Key features of the Versant 2100 are its ultra high-definition output and advanced colour registration and automation capabilities, giving SE Litho the tools it needs to increase capacity, reduce costs and improve reliability significantly.
SE Litho’s Andrew Armstrong said the printing market has evolved to the point where designers are no longer interested in the limitations of litho printing and expect equal or better printed products from their digital suppliers.
‘When we first entered the digital printing market a few years ago – also with a Xerox machine – litho printing was still ‘king of the hill’ when it came to producing high-volume professional output for corporate clients and designers,’ said Armstrong.

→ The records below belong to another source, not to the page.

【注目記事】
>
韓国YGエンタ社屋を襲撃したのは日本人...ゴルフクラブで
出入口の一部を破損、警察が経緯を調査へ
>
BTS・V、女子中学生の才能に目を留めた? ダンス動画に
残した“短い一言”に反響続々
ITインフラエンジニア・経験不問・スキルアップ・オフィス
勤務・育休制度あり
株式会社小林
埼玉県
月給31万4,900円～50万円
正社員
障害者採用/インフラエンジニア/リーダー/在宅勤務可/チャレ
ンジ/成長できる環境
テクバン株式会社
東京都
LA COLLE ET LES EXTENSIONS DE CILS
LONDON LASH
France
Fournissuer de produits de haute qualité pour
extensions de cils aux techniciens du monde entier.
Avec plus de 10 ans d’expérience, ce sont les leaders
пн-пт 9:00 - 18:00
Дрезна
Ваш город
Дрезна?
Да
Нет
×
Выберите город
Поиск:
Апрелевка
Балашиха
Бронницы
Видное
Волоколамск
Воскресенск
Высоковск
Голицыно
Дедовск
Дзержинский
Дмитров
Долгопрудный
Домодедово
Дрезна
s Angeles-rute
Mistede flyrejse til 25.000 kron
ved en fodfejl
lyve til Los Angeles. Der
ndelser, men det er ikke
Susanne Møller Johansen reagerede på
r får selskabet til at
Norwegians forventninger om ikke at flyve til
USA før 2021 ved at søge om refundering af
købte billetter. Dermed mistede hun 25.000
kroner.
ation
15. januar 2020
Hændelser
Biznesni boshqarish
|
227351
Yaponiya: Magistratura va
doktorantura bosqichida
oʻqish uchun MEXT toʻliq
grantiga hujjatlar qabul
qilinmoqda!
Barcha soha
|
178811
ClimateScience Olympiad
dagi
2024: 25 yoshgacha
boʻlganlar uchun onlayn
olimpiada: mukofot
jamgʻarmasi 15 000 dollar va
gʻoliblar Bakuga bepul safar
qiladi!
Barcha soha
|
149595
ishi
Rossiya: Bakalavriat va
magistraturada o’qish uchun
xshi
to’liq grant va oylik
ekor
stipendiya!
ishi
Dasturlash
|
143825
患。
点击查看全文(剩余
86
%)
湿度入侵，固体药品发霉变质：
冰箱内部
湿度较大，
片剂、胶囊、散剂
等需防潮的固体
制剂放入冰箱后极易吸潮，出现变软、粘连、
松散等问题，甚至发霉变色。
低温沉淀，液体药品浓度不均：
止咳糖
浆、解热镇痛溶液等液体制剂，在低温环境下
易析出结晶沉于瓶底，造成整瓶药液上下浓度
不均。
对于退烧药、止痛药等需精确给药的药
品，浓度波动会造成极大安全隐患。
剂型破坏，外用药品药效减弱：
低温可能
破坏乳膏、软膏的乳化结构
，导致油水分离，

‘Today that’s all changed, and the new generation of digital presses like the Xerox Versant 2100 makes it possible to deliver litho-like quality and volumes at a lower cost and more efficiently,’ he said. ‘It’s a fact that some litho printers don’t readily admit, but the results we’re already getting shows us that the future of printing, particularly in the fast-paced, entrepreneur-driven South African market, is digital.’
The Xerox Versant 2100 keeps digital printers competitive with features that ensure less waste, less downtime, improved efficiency through reduced operator intervention, shorter turnaround times with less trial and error and an automated workflow that lowers labour costs and delivers more accurate output.
An Ultra HD engine combines rendering resolution (1200 x 1200 up to 10-bit) and imaging resolution (2400 x 2400) with expanded halftone screens to yield smoother, crisper objects and improved graphic fill sweeps. Two 2,000-sheet trays support lightweight, heavyweight and specialty stocks from 52 to 350gsm, with auto-tray switching and reload-while-run capabilities that optimise press time.
‘Print resolution is the standout feature for us, a big step up from our previous digital printer-copier,’ said Armstrong. ‘Add to that the built-in spectrometer, and we can be certain that the prints we give our clients are 100 per cent accurate every time – from registration to bleed to crops to colours. It’s streamlined the way we work, and the litho printers are getting less runtime as the digital press ramps up production.’
Digilogix’s Jason Patch said digital printing has matured to the point where the difference in quality between traditional litho output and advanced digital presses has diminished, and the difference in cost-per-click, even at higher volumes, is starting to favour the digital press.
‘Digital has long held the edge over litho when it comes to short-run printing, given the complexities of the litho workflow, but new-generation digital presses like the Versant 2100 have all but eliminated the cost differential at higher volumes as well,’ said Patch.
‘For companies like SE Litho that have a long history and established client base built on a heritage of higher volume, cost-effective quality printing, it means more choices and more opportunities to better service their existing customers.’